Born and raised in a poor family in Suva, Fiji, Raikuna played soccer until the age of 17 before a glimpse of the touring Wesley College 1st XV immediately sparked his passion for the oval ball game.
“I saw Wesley College come over for a school tour and I watched them play and that’s when I told my mum I want to play rugby and I don’t want to go to school anymore,” he quipped
“I still remember the words she said – ‘we’ll pray for it but have faith’ and from there Wesley College gave me a scholarship to come over in 2006 and I’ve been here ever since.”
It was an incredibly tough and trying time for the youngster who made the trip to New Zealand by himself. The only member of his family to ever board a plane, Raikuna made an immediate impact upon arrival with his trademark Fijian flare catching the eyes of the selectors.
Yet it wasn’t all fun and games for the 18-year-old.

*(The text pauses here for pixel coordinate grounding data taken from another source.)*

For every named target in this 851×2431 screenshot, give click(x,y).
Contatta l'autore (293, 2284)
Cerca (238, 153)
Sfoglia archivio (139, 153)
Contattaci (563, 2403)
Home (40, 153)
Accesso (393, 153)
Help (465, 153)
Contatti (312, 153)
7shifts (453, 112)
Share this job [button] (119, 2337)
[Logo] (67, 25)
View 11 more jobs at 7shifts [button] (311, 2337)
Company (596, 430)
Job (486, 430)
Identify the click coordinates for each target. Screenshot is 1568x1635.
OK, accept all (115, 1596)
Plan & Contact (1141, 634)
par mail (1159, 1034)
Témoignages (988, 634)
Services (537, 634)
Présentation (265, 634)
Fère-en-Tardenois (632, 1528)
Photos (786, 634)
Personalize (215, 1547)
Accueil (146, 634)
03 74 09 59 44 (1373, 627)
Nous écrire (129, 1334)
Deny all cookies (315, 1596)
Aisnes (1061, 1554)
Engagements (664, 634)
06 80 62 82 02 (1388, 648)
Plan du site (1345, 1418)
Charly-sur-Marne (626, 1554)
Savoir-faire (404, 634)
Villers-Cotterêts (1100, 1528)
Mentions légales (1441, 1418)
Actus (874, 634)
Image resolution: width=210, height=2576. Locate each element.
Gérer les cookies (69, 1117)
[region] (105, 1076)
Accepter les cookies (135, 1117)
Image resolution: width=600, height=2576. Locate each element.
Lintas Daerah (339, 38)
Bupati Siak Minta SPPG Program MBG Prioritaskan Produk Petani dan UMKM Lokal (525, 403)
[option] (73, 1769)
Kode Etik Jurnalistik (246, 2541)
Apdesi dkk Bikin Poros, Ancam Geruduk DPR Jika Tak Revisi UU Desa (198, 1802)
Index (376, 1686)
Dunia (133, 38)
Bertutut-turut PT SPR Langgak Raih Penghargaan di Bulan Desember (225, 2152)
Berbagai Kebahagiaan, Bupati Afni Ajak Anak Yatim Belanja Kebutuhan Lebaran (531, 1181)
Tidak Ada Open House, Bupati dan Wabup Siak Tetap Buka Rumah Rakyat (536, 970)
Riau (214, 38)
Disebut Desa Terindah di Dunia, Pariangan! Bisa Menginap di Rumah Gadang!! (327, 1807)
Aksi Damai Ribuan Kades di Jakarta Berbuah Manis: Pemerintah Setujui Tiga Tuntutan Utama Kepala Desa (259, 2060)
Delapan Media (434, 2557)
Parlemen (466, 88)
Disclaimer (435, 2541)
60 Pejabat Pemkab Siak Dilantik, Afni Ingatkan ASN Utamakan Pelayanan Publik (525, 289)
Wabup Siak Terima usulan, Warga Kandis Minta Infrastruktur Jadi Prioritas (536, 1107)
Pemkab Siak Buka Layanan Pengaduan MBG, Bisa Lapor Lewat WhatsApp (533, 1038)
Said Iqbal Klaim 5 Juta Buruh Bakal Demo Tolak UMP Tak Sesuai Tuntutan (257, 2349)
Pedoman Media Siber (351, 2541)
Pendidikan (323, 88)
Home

“I would see kids go home and parents picking them up and giving them a hug and I would cry just to look at them and remember I had to stay back with no mum or dad. It was very challenging for me when I first started but it has made me become the man I am today, to become stronger and not to depend on anyone.”
Indeed without a father figure to depend on, Raikuna has had to push himself to succeed.
ìMy father left when I was quite young so it was quite tough for me. I had a lot of goals but no-one to push me so I was always self motivated to become the best I could be and that’s why I sometimes get growled at by my teammates. I’m often down because there’s no-one there to say ‘heads up, don’t worry about it’ but I’ve learned a lot throughout the years and you can’t let these things hold you back.î
It certainly hasn’t held him back and he has made huge sacrifices to achieve his goals. Earmarked as a Sevens player by New Zealand coach Gordon Tietjens, Raikuna was told he needed to stay in New Zealand for three years to be eligible to make the team.
Such was Raikuna’s desire and passion to succeed, he remained in New Zealand for four years without flying home once to visit his family in order to be selected.
With his goal of achieving national honours for the New Zealand Sevens team realised, Raikuna set about his next task of becoming a Super Rugby player.
After seasons with Counties Manukau and North Harbour in the ITM Cup, he was selected in the Blues squad for the first time this year, and despite a disappointing year, he has relished every opportunity.
“To be playing here with such great players that I’ve watched as a youngster it’s just an amazing opportunity for me,” he said.
“I love the environment, I love the boys and I always tell my partner that there’s more to rugby than just winning. I sometimes get growled at by my uncles and aunties but that doesn’t hold me back, I just tell them rugby is rugby and what happens on the field stays on the field. It shouldn’t affect the outside of life because there’s more to life. I’m always excited, I’m always happy and I’m always trying to get better as a player.”
He has certainly grown as a player this season and shown what he is capable of, with flashes of brilliance despite limited opportunities.
The comparisons between Raikuna and fellow Fijian and former Blues star Joe Rokocoko are inevitable, but he is not being weighed down by the expectation of trying to emulate him.
“A lot of people were saying they didn’t think I was up to the task. Obviously they are big shoes to fill but this is my first year and this year is more learning for me. Pat has always been on my back and the same with Bryce Woodward which I really thank them for because to become a better player you need to learn a lot and have the right attitude. I look up to Joe and still watch his videos and try and learn off the things that he does but I believe it will take time for me to get to know and also to be able to become the player that he is.”
So what does the future hold for Raikuna?
“My main goal is to make the All Blacks. Four years ago it was to make the Sevens and then the Blues obviously this year which I’ve done and All Blacks for next year and that is a goal that I’m setting. Obviously it will take a lot of hard work and a lot of sacrifice but I’m ready to do all the hard work and take the learnings on board and push on from there.”
If Raikuna continues to work as hard and sacrifice as much as he is currently doing to reach the All Blacks, it is only a matter of time before we see him in that black jersey.